Output the records, every one, exactly as given.

[Stored data entries]

==============================

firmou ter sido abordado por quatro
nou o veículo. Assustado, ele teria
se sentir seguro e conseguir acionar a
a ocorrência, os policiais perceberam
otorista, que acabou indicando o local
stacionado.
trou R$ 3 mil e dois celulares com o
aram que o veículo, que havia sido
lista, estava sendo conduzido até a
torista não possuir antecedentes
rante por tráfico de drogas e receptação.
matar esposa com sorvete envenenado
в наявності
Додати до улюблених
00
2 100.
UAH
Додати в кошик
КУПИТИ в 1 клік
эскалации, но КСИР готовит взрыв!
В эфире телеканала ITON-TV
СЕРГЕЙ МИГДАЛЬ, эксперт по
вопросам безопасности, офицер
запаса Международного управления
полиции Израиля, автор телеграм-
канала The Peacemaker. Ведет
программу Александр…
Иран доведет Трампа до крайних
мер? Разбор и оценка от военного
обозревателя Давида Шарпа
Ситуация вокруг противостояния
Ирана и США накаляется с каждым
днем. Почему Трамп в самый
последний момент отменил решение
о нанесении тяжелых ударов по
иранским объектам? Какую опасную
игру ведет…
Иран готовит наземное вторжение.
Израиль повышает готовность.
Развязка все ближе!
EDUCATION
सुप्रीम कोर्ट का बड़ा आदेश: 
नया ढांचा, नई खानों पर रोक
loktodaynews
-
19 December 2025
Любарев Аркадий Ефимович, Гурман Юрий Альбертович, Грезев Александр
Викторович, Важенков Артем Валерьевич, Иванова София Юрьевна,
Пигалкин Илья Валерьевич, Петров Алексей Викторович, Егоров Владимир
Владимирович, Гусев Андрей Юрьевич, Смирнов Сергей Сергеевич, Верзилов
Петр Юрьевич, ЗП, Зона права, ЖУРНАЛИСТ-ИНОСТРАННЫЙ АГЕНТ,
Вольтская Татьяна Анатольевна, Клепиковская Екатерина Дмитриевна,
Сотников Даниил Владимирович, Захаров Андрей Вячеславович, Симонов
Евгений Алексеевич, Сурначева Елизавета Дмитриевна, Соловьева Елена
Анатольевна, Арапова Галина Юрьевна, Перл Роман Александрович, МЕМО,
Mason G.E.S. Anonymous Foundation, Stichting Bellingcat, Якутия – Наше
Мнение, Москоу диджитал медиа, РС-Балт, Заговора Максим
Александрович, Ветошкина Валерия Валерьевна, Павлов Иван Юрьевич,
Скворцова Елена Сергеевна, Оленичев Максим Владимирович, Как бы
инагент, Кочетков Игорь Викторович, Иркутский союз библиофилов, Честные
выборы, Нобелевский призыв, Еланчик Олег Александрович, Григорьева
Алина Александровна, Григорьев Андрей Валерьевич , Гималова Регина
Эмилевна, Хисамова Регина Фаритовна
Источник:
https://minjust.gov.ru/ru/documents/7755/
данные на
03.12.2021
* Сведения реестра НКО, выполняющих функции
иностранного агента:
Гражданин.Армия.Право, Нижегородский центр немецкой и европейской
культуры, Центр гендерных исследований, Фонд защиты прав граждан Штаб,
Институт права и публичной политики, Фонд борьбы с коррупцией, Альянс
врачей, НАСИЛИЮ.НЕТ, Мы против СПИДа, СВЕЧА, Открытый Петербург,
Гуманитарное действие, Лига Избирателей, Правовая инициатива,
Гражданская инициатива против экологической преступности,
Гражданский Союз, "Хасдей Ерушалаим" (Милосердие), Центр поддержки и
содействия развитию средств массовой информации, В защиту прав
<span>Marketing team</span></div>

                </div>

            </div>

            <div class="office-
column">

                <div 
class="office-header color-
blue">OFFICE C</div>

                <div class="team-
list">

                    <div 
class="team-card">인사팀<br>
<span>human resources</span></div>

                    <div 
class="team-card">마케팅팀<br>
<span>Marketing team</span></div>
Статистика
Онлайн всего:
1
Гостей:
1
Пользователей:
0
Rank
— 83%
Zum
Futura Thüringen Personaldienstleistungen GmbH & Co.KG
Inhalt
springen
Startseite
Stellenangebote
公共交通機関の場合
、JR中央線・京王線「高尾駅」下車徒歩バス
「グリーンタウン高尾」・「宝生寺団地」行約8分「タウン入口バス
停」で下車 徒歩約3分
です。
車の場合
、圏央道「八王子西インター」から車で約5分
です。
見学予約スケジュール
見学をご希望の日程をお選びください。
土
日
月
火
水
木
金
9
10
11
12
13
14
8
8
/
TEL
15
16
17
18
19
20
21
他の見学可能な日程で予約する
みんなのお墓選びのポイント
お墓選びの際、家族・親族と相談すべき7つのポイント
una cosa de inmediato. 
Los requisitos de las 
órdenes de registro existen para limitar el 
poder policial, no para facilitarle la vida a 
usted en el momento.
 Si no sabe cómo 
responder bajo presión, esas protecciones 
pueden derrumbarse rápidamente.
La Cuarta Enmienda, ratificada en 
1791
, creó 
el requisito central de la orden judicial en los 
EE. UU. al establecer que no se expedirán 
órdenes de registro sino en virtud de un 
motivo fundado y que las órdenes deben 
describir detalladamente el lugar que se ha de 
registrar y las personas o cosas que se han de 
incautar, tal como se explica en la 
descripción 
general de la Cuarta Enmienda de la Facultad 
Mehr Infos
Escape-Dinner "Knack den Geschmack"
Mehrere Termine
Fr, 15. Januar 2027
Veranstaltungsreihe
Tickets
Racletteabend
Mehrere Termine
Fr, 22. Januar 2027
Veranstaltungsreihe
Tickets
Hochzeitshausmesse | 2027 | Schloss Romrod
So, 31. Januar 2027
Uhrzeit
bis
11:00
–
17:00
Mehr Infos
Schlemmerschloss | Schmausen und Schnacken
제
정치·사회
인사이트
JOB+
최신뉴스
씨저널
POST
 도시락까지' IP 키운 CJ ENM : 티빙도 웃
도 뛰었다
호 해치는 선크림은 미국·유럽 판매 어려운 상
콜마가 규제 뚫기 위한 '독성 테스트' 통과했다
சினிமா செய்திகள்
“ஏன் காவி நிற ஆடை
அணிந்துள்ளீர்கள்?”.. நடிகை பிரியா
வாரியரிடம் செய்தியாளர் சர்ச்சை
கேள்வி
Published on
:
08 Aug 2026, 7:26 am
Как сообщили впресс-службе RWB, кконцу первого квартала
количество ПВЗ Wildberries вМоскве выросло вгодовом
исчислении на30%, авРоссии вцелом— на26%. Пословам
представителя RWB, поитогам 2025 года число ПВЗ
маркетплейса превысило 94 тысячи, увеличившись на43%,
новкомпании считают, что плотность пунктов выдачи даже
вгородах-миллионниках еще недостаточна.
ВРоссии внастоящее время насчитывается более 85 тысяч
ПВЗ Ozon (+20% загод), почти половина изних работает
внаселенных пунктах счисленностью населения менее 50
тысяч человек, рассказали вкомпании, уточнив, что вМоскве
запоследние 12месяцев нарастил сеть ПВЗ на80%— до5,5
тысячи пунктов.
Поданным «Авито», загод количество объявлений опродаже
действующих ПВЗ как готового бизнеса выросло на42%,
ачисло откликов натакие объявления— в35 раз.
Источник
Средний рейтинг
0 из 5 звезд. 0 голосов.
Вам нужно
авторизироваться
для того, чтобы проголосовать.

==============================

Exercise solution:
firmou ter sido abordado por quatro
nou o veículo. Assustado, ele teria
se sentir seguro e conseguir acionar a
a ocorrência, os policiais perceberam
otorista, que acabou indicando o local
stacionado.
trou R$ 3 mil e dois celulares com o
aram que o veículo, que havia sido
lista, estava sendo conduzido até a
torista não possuir antecedentes
rante por tráfico de drogas e receptação.
matar esposa com sorvete envenenado
в наявності
Додати до улюблених
00
2 100.
UAH
Додати в кошик
КУПИТИ в 1 клік
эскалации, но КСИР готовит взрыв!
В эфире телеканала ITON-TV
СЕРГЕЙ МИГДАЛЬ, эксперт по
вопросам безопасности, офицер
запаса Международного управления
полиции Израиля, автор телеграм-
канала The Peacemaker. Ведет
программу Александр…
Иран доведет Трампа до крайних
мер? Разбор и оценка от военного
обозревателя Давида Шарпа
Ситуация вокруг противостояния
Ирана и США накаляется с каждым
днем. Почему Трамп в самый
последний момент отменил решение
о нанесении тяжелых ударов по
иранским объектам? Какую опасную
игру ведет…
Иран готовит наземное вторжение.
Израиль повышает готовность.
Развязка все ближе!
EDUCATION
सुप्रीम कोर्ट का बड़ा आदेश: 
नया ढांचा, नई खानों पर रोक
loktodaynews
-
19 December 2025
Любарев Аркадий Ефимович, Гурман Юрий Альбертович, Грезев Александр
Викторович, Важенков Артем Валерьевич, Иванова София Юрьевна,
Пигалкин Илья Валерьевич, Петров Алексей Викторович, Егоров Владимир
Владимирович, Гусев Андрей Юрьевич, Смирнов Сергей Сергеевич, Верзилов
Петр Юрьевич, ЗП, Зона права, ЖУРНАЛИСТ-ИНОСТРАННЫЙ АГЕНТ,
Вольтская Татьяна Анатольевна, Клепиковская Екатерина Дмитриевна,
Сотников Даниил Владимирович, Захаров Андрей Вячеславович, Симонов
Евгений Алексеевич, Сурначева Елизавета Дмитриевна, Соловьева Елена
Анатольевна, Арапова Галина Юрьевна, Перл Роман Александрович, МЕМО,
Mason G.E.S. Anonymous Foundation, Stichting Bellingcat, Якутия – Наше
Мнение, Москоу диджитал медиа, РС-Балт, Заговора Максим
Александрович, Ветошкина Валерия Валерьевна, Павлов Иван Юрьевич,
Скворцова Елена Сергеевна, Оленичев Максим Владимирович, Как бы
инагент, Кочетков Игорь Викторович, Иркутский союз библиофилов, Честные
выборы, Нобелевский призыв, Еланчик Олег Александрович, Григорьева
Алина Александровна, Григорьев Андрей Валерьевич , Гималова Регина
Эмилевна, Хисамова Регина Фаритовна
Источник:
https://minjust.gov.ru/ru/documents/7755/
данные на
03.12.2021
* Сведения реестра НКО, выполняющих функции
иностранного агента:
Гражданин.Армия.Право, Нижегородский центр немецкой и европейской
культуры, Центр гендерных исследований, Фонд защиты прав граждан Штаб,
Институт права и публичной политики, Фонд борьбы с коррупцией, Альянс
врачей, НАСИЛИЮ.НЕТ, Мы против СПИДа, СВЕЧА, Открытый Петербург,
Гуманитарное действие, Лига Избирателей, Правовая инициатива,
Гражданская инициатива против экологической преступности,
Гражданский Союз, "Хасдей Ерушалаим" (Милосердие), Центр поддержки и
содействия развитию средств массовой информации, В защиту прав
<span>Marketing team</span></div>

                </div>

            </div>

            <div class="office-
column">

                <div 
class="office-header color-
blue">OFFICE C</div>

                <div class="team-
list">

                    <div 
class="team-card">인사팀<br>
<span>human resources</span></div>

                    <div 
class="team-card">마케팅팀<br>
<span>Marketing team</span></div>
Статистика
Онлайн всего:
1
Гостей:
1
Пользователей:
0
Rank
— 83%
Zum
Futura Thüringen Personaldienstleistungen GmbH & Co.KG
Inhalt
springen
Startseite
Stellenangebote
公共交通機関の場合
、JR中央線・京王線「高尾駅」下車徒歩バス
「グリーンタウン高尾」・「宝生寺団地」行約8分「タウン入口バス
停」で下車 徒歩約3分
です。
車の場合
、圏央道「八王子西インター」から車で約5分
です。
見学予約スケジュール
見学をご希望の日程をお選びください。
土
日
月
火
水
木
金
9
10
11
12
13
14
8
8
/
TEL
15
16
17
18
19
20
21
他の見学可能な日程で予約する
みんなのお墓選びのポイント
お墓選びの際、家族・親族と相談すべき7つのポイント
una cosa de inmediato. 
Los requisitos de las 
órdenes de registro existen para limitar el 
poder policial, no para facilitarle la vida a 
usted en el momento.
 Si no sabe cómo 
responder bajo presión, esas protecciones 
pueden derrumbarse rápidamente.
La Cuarta Enmienda, ratificada en 
1791
, creó 
el requisito central de la orden judicial en los 
EE. UU. al establecer que no se expedirán 
órdenes de registro sino en virtud de un 
motivo fundado y que las órdenes deben 
describir detalladamente el lugar que se ha de 
registrar y las personas o cosas que se han de 
incautar, tal como se explica en la 
descripción 
general de la Cuarta Enmienda de la Facultad 
Mehr Infos
Escape-Dinner "Knack den Geschmack"
Mehrere Termine
Fr, 15. Januar 2027
Veranstaltungsreihe
Tickets
Racletteabend
Mehrere Termine
Fr, 22. Januar 2027
Veranstaltungsreihe
Tickets
Hochzeitshausmesse | 2027 | Schloss Romrod
So, 31. Januar 2027
Uhrzeit
bis
11:00
–
17:00
Mehr Infos
Schlemmerschloss | Schmausen und Schnacken
제
정치·사회
인사이트
JOB+
최신뉴스
씨저널
POST
 도시락까지' IP 키운 CJ ENM : 티빙도 웃
도 뛰었다
호 해치는 선크림은 미국·유럽 판매 어려운 상
콜마가 규제 뚫기 위한 '독성 테스트' 통과했다
சினிமா செய்திகள்
“ஏன் காவி நிற ஆடை
அணிந்துள்ளீர்கள்?”.. நடிகை பிரியா
வாரியரிடம் செய்தியாளர் சர்ச்சை
கேள்வி
Published on
:
08 Aug 2026, 7:26 am
Как сообщили впресс-службе RWB, кконцу первого квартала
количество ПВЗ Wildberries вМоскве выросло вгодовом
исчислении на30%, авРоссии вцелом— на26%. Пословам
представителя RWB, поитогам 2025 года число ПВЗ
маркетплейса превысило 94 тысячи, увеличившись на43%,
новкомпании считают, что плотность пунктов выдачи даже
вгородах-миллионниках еще недостаточна.
ВРоссии внастоящее время насчитывается более 85 тысяч
ПВЗ Ozon (+20% загод), почти половина изних работает
внаселенных пунктах счисленностью населения менее 50
тысяч человек, рассказали вкомпании, уточнив, что вМоскве
запоследние 12месяцев нарастил сеть ПВЗ на80%— до5,5
тысячи пунктов.
Поданным «Авито», загод количество объявлений опродаже
действующих ПВЗ как готового бизнеса выросло на42%,
ачисло откликов натакие объявления— в35 раз.
Источник
Средний рейтинг
0 из 5 звезд. 0 голосов.
Вам нужно
авторизироваться
для того, чтобы проголосовать.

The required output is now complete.